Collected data
[Start of Attachment]

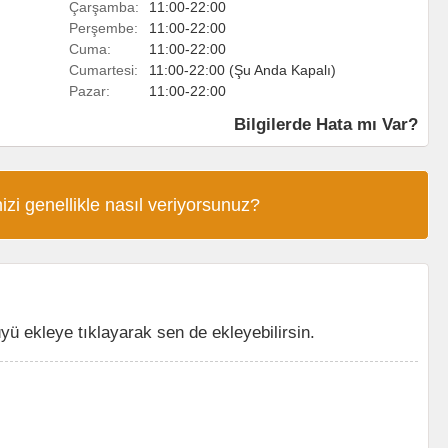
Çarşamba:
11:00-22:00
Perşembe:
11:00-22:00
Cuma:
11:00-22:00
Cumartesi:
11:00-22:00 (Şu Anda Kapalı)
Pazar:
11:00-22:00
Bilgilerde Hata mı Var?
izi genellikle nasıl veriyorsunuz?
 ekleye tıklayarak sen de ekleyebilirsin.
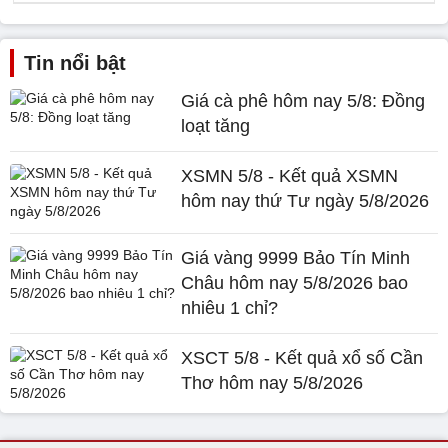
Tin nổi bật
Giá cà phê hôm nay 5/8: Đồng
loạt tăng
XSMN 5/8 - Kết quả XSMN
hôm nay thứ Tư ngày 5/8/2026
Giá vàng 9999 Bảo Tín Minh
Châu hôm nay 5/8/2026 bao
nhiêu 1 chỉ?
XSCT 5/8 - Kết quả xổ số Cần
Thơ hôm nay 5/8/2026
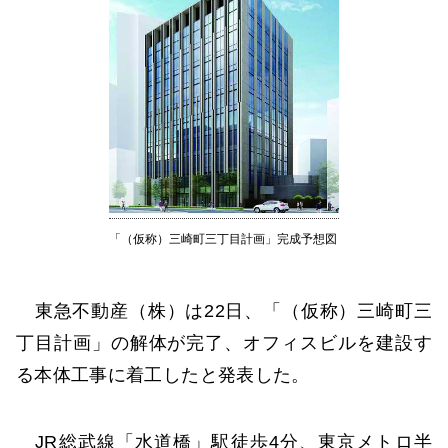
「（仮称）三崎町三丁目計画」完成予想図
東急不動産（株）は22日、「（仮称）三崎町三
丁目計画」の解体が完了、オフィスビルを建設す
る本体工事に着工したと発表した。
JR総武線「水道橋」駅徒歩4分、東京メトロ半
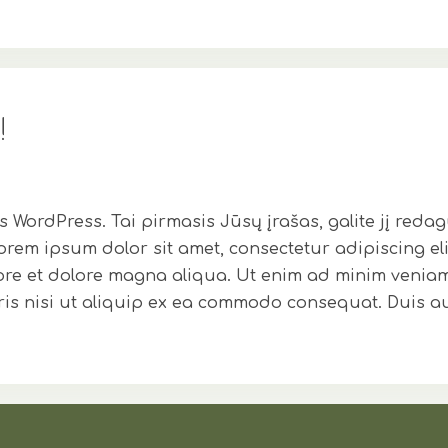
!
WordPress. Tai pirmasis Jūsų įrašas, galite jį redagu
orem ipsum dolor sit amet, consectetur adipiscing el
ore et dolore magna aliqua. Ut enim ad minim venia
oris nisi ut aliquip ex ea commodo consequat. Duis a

[End of Attachment]
[Start of Attachment]

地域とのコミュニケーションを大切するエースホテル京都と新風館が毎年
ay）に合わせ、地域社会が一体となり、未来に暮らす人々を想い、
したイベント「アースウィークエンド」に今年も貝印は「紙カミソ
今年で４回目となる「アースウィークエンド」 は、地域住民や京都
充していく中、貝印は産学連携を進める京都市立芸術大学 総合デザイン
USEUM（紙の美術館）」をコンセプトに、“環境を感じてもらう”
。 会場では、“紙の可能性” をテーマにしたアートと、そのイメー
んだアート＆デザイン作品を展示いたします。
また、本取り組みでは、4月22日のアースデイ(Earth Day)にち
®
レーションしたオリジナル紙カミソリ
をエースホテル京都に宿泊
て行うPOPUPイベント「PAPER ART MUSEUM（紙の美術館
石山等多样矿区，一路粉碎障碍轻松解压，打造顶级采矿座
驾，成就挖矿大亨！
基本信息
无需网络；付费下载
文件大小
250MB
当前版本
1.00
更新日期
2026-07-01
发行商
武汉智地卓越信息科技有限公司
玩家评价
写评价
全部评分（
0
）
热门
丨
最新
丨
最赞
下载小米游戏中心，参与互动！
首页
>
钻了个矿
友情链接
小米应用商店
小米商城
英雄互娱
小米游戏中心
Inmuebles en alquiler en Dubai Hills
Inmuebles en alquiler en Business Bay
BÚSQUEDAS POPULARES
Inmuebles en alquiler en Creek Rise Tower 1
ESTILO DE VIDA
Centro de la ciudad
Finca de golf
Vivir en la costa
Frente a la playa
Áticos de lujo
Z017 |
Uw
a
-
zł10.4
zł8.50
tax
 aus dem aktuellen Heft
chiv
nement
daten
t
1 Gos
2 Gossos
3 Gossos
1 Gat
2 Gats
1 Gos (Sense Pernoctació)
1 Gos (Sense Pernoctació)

[End of Attachment]

INSTRUCTIONS TO FOLLOW: Locate the lines above that hold the word "紙の美術館". Show every one of them.

COMPLETED TASK:
USEUM（紙の美術館）」をコンセプトに、“環境を感じてもらう”
て行うPOPUPイベント「PAPER ART MUSEUM（紙の美術館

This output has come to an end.